Federal officials last week visited Little Rock Air Force Base and an unused federal property in Kelso, Arkansas, as the Health and Human Services agency determines if the area could house some of the more than 2,000 unaccompanied migrant children being detained in the U.S. Kelso is just miles from the Rohwer Japanese-American detainment camp in which Takei was forced into as a 5-year-old. He was later taken to Tule Lake Segregation Center in Northern California.

The illegal displacement of the primarily West Coast Japanese-Americans is widely regarded by historians as one of America's most egregious civil rights violations. Takei was one of an estimated 110,000 people of Japanese descent who were rounded up during World War II between 1942 and 1945 after President Franklin Roosevelt issued Executive Order 9066. The U.S. did not formally apologize until 1988, when President Ronald Reagan signed the Civil Liberties Act to offer financial compensation and an apology to the hundreds of thousands of families who were incarcerated.

In April, Takei told an audience at the McGehee, Arkansas, Japanese-American Internment Museum that his experience was "degrading" and "humiliating." Takei reiterated that the museum stands as a way to stay vigilant in remembering the detainment so history doesn't repeat itself.

Last week, former first lady Laura Bush said today's child detainment camps are "eerily reminiscent" of the camps opened for Japanese-Americans in the wake of the Pearl Harbor attack and widespread anti-Japanese incidents during the war.
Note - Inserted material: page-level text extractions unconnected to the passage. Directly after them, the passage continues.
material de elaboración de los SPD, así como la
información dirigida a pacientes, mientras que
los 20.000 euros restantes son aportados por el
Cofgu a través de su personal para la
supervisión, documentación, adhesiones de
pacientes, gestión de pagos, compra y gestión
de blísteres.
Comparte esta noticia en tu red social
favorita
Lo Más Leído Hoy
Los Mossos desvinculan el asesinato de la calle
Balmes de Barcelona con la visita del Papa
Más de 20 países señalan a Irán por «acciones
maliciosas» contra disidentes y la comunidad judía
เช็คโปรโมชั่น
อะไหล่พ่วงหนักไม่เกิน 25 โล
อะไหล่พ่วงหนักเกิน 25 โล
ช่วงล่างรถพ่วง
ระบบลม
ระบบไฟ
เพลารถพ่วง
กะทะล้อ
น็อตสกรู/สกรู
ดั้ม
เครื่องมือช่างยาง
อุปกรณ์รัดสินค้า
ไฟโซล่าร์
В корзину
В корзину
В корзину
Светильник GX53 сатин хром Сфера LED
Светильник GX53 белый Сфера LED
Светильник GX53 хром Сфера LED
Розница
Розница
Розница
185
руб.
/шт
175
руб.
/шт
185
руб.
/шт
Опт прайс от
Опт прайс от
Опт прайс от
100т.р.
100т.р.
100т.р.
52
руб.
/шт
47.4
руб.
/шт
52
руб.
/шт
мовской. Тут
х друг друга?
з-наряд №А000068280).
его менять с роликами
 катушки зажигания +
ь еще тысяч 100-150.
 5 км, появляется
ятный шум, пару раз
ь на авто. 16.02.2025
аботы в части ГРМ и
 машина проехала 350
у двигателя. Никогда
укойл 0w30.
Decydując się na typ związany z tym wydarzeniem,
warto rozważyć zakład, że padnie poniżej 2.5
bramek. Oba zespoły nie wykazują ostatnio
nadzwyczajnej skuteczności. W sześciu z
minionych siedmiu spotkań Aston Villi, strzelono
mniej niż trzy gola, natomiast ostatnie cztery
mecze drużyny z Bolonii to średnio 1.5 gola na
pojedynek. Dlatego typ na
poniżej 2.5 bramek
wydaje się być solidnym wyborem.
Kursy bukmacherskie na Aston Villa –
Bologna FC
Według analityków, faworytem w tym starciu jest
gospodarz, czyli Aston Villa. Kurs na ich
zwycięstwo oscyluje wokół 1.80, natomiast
"Our government should not be in the business of warehousing children in converted box stores or making plans to place them in tent cities in the desert outside of El Paso," wrote Bush. "These images are eerily reminiscent of the Japanese-American internment camps of World War II, now considered to have been one of the most shameful episodes in U.S. history. We also know that this treatment inflicts trauma; interned Japanese have been two times as likely to suffer cardiovascular disease or die prematurely than those who were not interned."